Aujourd’hui sur place, on constate des rotations aériennes répétées avec des avions de transport militaire appartenant à l’armée russe, des installations sur l’aéroport de Bamako permettant l’accueil d’un chiffre significatif de mercenaires, des visites fréquentes de cadres de Wagner à Bamako et des activités de géologues russes connus pour leur proximité avec Wagner. Le secrétaire d’Etat américain Antony Blinken avait déjà mis en garde le Mali contre des conséquences financières et une déstabilisation du pays, déjà en proie aux violences, si le gouvernement recrutait Wagner déjà présent en Centrafrique lâchement abandonné par la France et où la société Wagner est accusée d’exactions et de pillage de ressources minières.

Au Mali, la junte dont les militaires ont tous pourtant été formés par Paris ne cherche en réalité qu’à consolider son pouvoir et sa survie en se tournant vers la Russie parce qu’elle sait que la France prisonnière de ses  « principes » démocratiques ne la reconnaîtra jamais. On voit ici comment les ancrages idéologiques du Quai d’Orsay paralysent la France dans toute sa diplomatie qui jamais ne se construit à partir de bons sentiments ou de « principes ». C’est naturellement la réticence du régime putschiste malien à quitter le pouvoir et quoi de plus naturel dans la logique de pouvoir qui amène par contrecoup le déploiement des mercenaires russes, qui constituait jusqu’alors une ligne rouge pour Paris.

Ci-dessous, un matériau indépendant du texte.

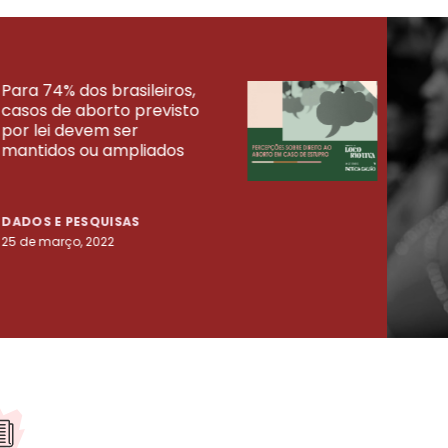
Para 74% dos brasileiros,
30% 
casos de aborto previsto
fora
UISAS
por lei devem ser
mort
mantidos ou ampliados
uma 
tenta
DADOS E PESQUISAS
DADO
25 de março, 2022
23 de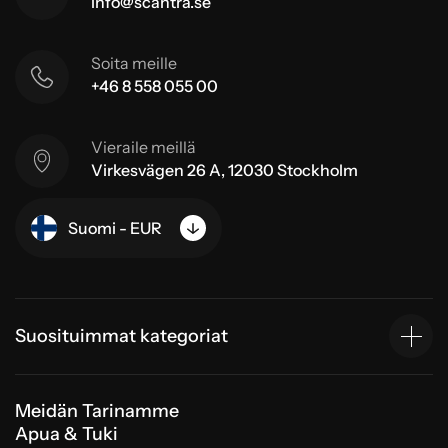
info@scantra.se
Soita meille
+46 8 558 055 00
Vieraile meillä
Virkesvägen 26 A, 12030 Stockholm
Suomi - EUR
Suosituimmat kategoriat
Meidän Tarinamme
Apua & Tuki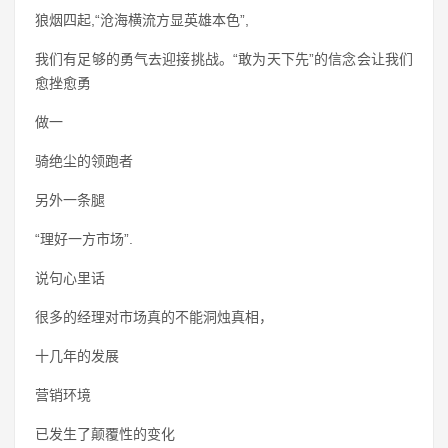
狼烟四起,“沧海横流方显英雄本色”,
我们有足够的勇气去迎接挑战。“敢为天下先”的信念会让我们
愈挫愈勇
做一
骑绝尘的领跑者
另外一条腿
“理好一方市场”.
说句心里话
很多的经理对市场真的不能洞烛真相，
十几年的发展
营销环境
已发生了颠覆性的变化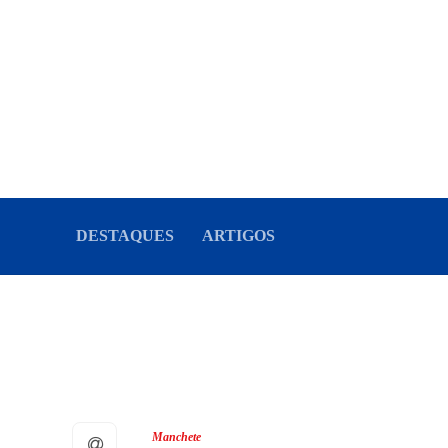
DESTAQUES
ARTIGOS
Manchete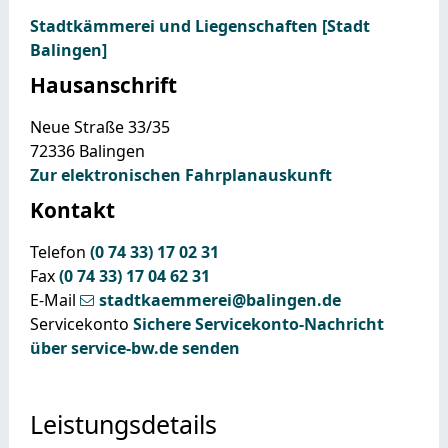
Stadtkämmerei und Liegenschaften [Stadt
Balingen]
Hausanschrift
Neue Straße 33/35
72336
Balingen
Zur elektronischen Fahrplanauskunft
Kontakt
Telefon
(0
74
33) 17
02
31
Fax
(0
74
33) 17
04
62
31
E-Mail
stadtkaemmerei@balingen.de
Servicekonto
Sichere Servicekonto-Nachricht
über service-bw.de senden
Leistungsdetails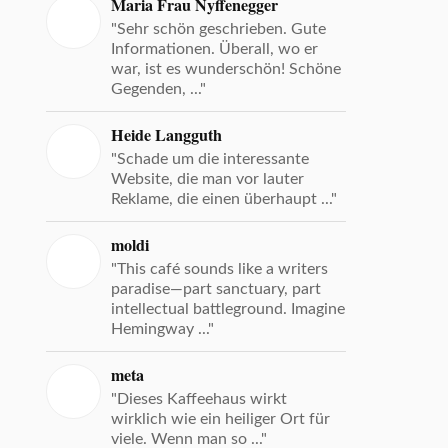
Maria Frau Nyffenegger
"Sehr schön geschrieben. Gute
Informationen. Überall, wo er
war, ist es wunderschön! Schöne
Gegenden, ..."
Heide Langguth
"Schade um die interessante
Website, die man vor lauter
Reklame, die einen überhaupt ..."
moldi
"This café sounds like a writers
paradise—part sanctuary, part
intellectual battleground. Imagine
Hemingway ..."
meta
"Dieses Kaffeehaus wirkt
wirklich wie ein heiliger Ort für
viele. Wenn man so ..."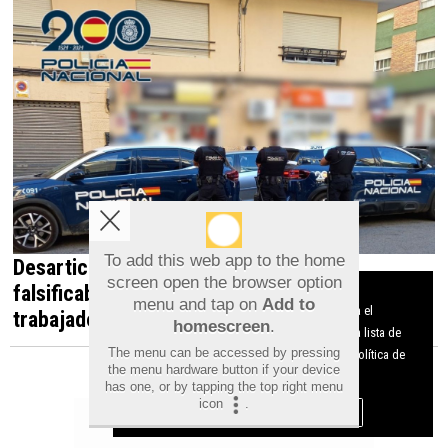
To add this web app to the home
Desarticulada en Orihuela una red que
screen open the browser option
falsificaba documentos para contratar
Aviso sobre el Uso de cookies:
menu and tap on
Add to
Utilizamos cookies nuestras y de terceros para el
trabajadores irregulares
homescreen
.
funcionamiento del digital. Puedes consultar la lista de
The menu can be accessed by pressing
cookies y como desconectarlas.
Ver nuestra Política de
the menu hardware button if your device
Privacidad y Cookies
has one, or by tapping the top right menu
icon
.
Aceptar Cookies
Personalizar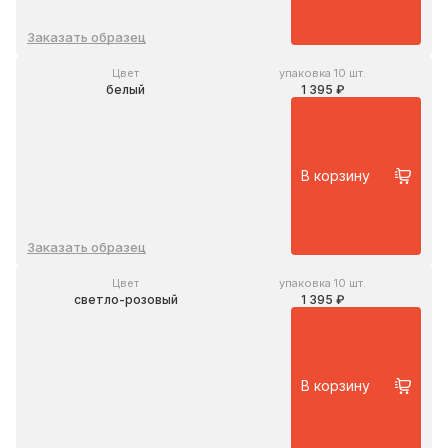
Заказать образец
Цвет
упаковка 10 шт.
белый
1 395 ₽
В корзину
Заказать образец
Цвет
упаковка 10 шт.
светло-розовый
1 395 ₽
В корзину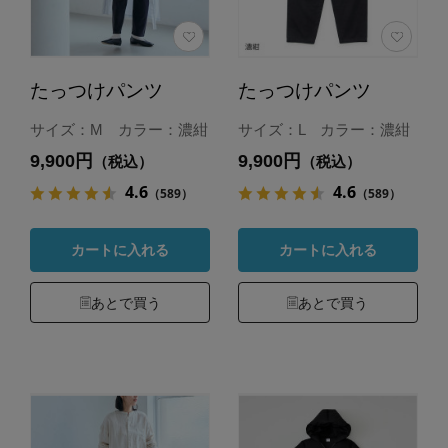
たっつけパンツ
たっつけパンツ
サイズ：M カラー：濃紺
サイズ：L カラー：濃紺
9,900円
9,900円
（税込）
（税込）
4.6
4.6
（589）
（589）
カートに入れる
カートに入れる
あとで買う
あとで買う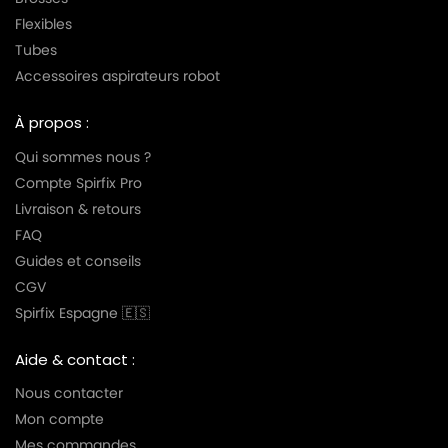
Flexibles
Tubes
Accessoires aspirateurs robot
À propos :
Qui sommes nous ?
Compte Spirfix Pro
Livraison & retours
FAQ
Guides et conseils
CGV
Spirfix Espagne 🇪🇸
Aide & contact :
Nous contacter
Mon compte
Mes commandes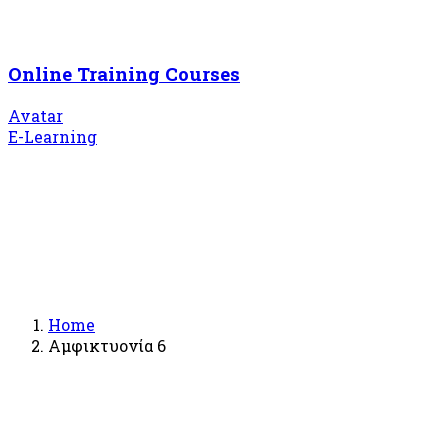
Online Training Courses
Avatar
E-Learning
Home
Αμφικτυονία 6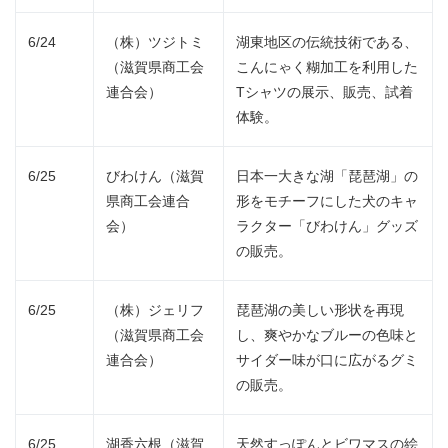
6/24
（株）ツジトミ
湖東地区の伝統技術である、
（滋賀県商工会
こんにゃく糊加工を利用した
連合会）
Tシャツの展示、販売、試着
体験。
6/25
びわけん（滋賀
日本一大きな湖「琵琶湖」の
県商工会連合
形をモチーフにした犬のキャ
会）
ラクター「びわけん」グッズ
の販売。
6/25
（株）ジェリフ
琵琶湖の美しい形状を再現
（滋賀県商工会
し、爽やかなブルーの色味と
連合会）
サイダー味が口に広がるグミ
の販売。
6/25
湖香六根（滋賀
天然すっぽんとビワマスの絵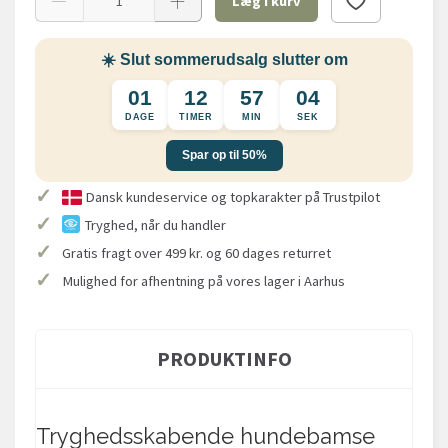
Læg i kurv
☀️ Slut sommerudsalg slutter om
01
12
57
04
DAGE
TIMER
MIN
SEK
Spar op til 50%
✓
Dansk kundeservice og topkarakter på Trustpilot
✓
Tryghed, når du handler
✓
Gratis fragt over 499 kr. og 60 dages returret
✓
Mulighed for afhentning på vores lager i Aarhus
PRODUKTINFO
Tryghedsskabende hundebamse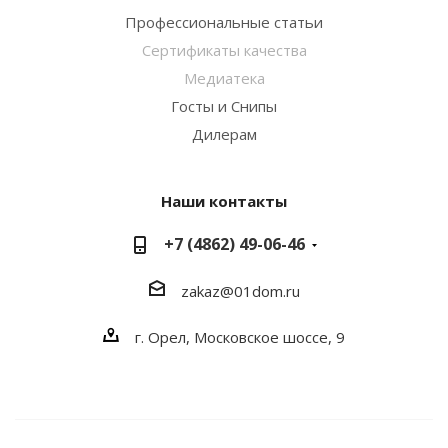
Профессиональные статьи
Сертификаты качества
Медиатека
Госты и Снипы
Дилерам
Наши контакты
+7 (4862) 49-06-46
zakaz@01dom.ru
г. Орел, Московское шоссе, 9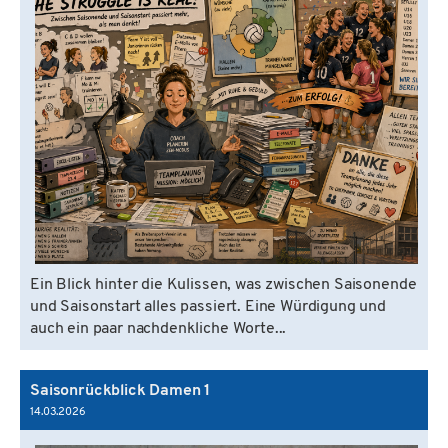
Ein Blick hinter die Kulissen, was zwischen Saisonende
und Saisonstart alles passiert. Eine Würdigung und
auch ein paar nachdenkliche Worte...
Saisonrückblick Damen 1
14.03.2026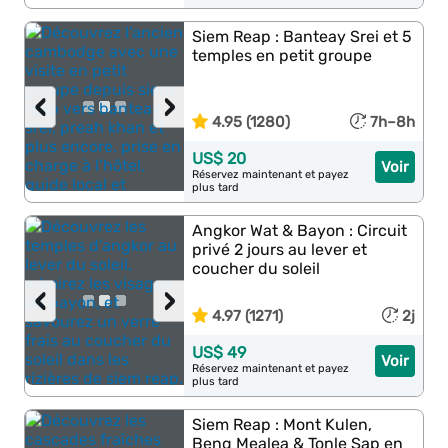
Siem Reap : Banteay Srei et 5
temples en petit groupe
‹
›
4.95 (1280)
7h–8h
US$ 20
Voir
Réservez maintenant et payez
plus tard
Angkor Wat & Bayon : Circuit
privé 2 jours au lever et
coucher du soleil
‹
›
4.97 (1271)
2j
US$ 49
Voir
Réservez maintenant et payez
plus tard
Siem Reap : Mont Kulen,
Beng Mealea & Tonle Sap en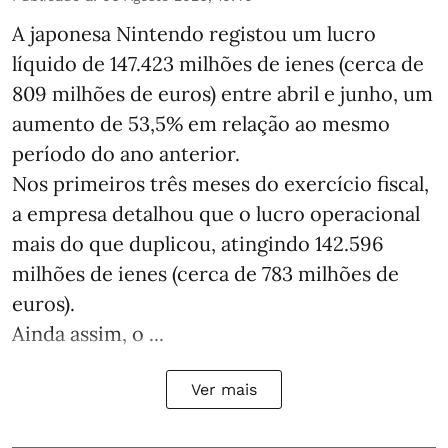
A japonesa Nintendo registou um lucro
líquido de 147.423 milhões de ienes (cerca de
809 milhões de euros) entre abril e junho, um
aumento de 53,5% em relação ao mesmo
período do ano anterior.
Nos primeiros três meses do exercício fiscal,
a empresa detalhou que o lucro operacional
mais do que duplicou, atingindo 142.596
milhões de ienes (cerca de 783 milhões de
euros).
Ainda assim, o ...
Ver mais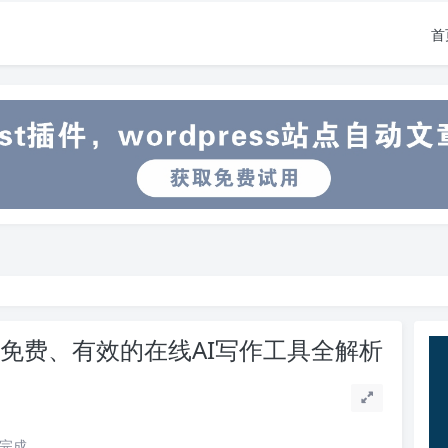
首
器：免费、有效的在线AI写作工具全解析
读完成。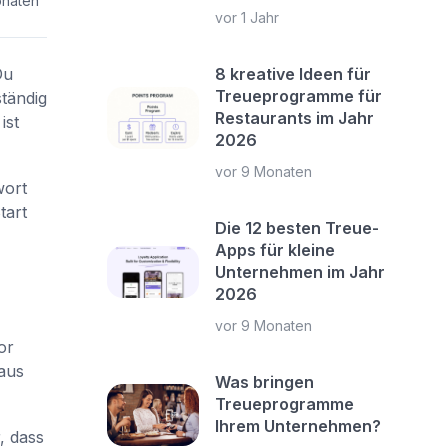
onaten
vor 1 Jahr
Du
8 kreative Ideen für
Treueprogramme für
ständig
Restaurants im Jahr
ist
2026
vor 9 Monaten
wort
tart
Die 12 besten Treue-
Apps für kleine
Unternehmen im Jahr
2026
vor 9 Monaten
or
aus
Was bringen
Treueprogramme
Ihrem Unternehmen?
, dass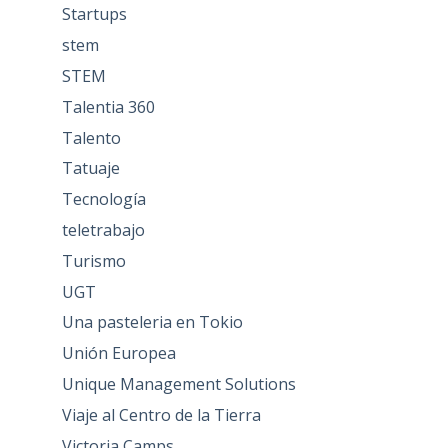
Startups
stem
STEM
Talentia 360
Talento
Tatuaje
Tecnología
teletrabajo
Turismo
UGT
Una pasteleria en Tokio
Unión Europea
Unique Management Solutions
Viaje al Centro de la Tierra
Victoria Camps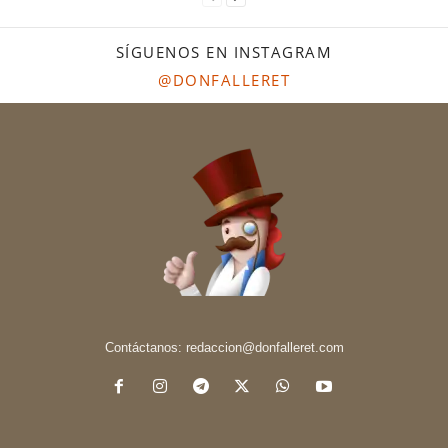
SÍGUENOS EN INSTAGRAM
@DONFALLERET
Contáctanos:
redaccion@donfalleret.com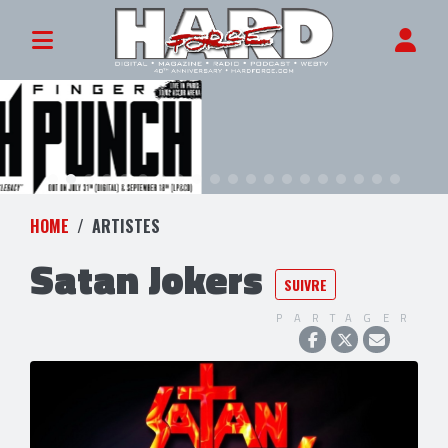
HOME
ARTISTES
Satan Jokers
SUIVRE
PARTAGER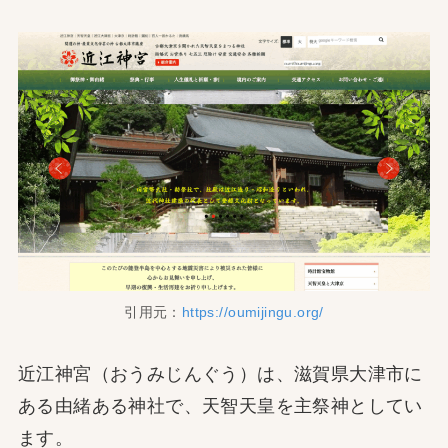
引用元：
https://oumijingu.org/
近江神宮（おうみじんぐう）は、滋賀県大津市に
ある由緒ある神社で、天智天皇を主祭神としてい
ます。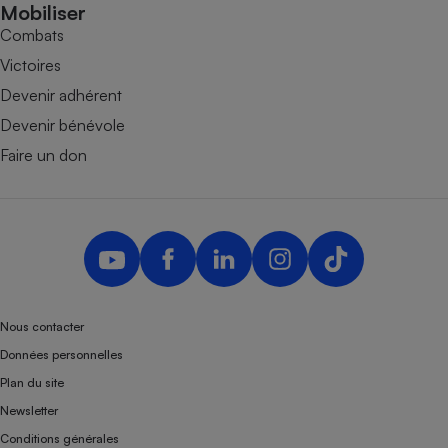
Mobiliser
Combats
Victoires
Devenir adhérent
Devenir bénévole
Faire un don
Nous contacter
Données personnelles
Plan du site
Newsletter
Conditions générales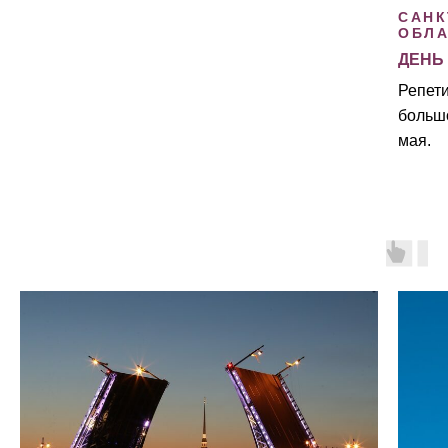
САНК
ОБЛА
ДЕНЬ
Репет
большо
мая.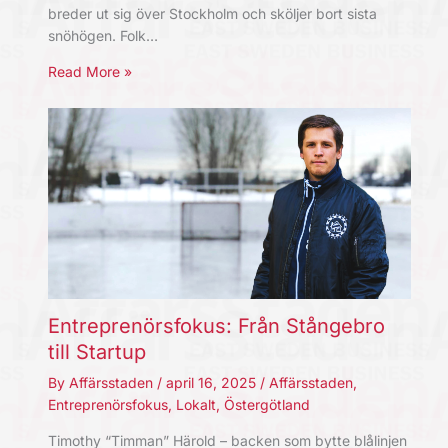
breder ut sig över Stockholm och sköljer bort sista
snöhögen. Folk…
Read More »
Entreprenörsfokus: Från Stångebro
till Startup
By
Affärsstaden
/
april 16, 2025
/
Affärsstaden
,
Entreprenörsfokus
,
Lokalt
,
Östergötland
Timothy “Timman” Härold – backen som bytte blålinjen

Au terme de près de neuf ans de présence au Sahel, la France pourrait ainsi pouvoir partir la queue entre les jambes et avait d’ailleurs entrepris en juin de réorganiser son dispositif militaire en quittant ses trois bases les plus septentrionales au Mali (Tessalit, Kidal et Tombouctou) pour se recentrer autour de Gao et Ménaka, aux confins du Niger et du Burkina Faso. Ce plan sur lequel elle serait revenue après l’intrusion russe prévoyait une réduction des effectifs français au Sahel, de 5.000 à 2.500/3.000 d’ici 2023 !

Or et il faut l’écrire malgré les efforts militaires français, des succès plus que méritants dans des conditions matérielles souvent indignes pour les engagés, le Mali demeure toujours livré aux agissements de groupes affiliés à Al-Qaïda et à l’organisation Etat islamique, et aux violences perpétrées par des milices autoproclamées d’autodéfense.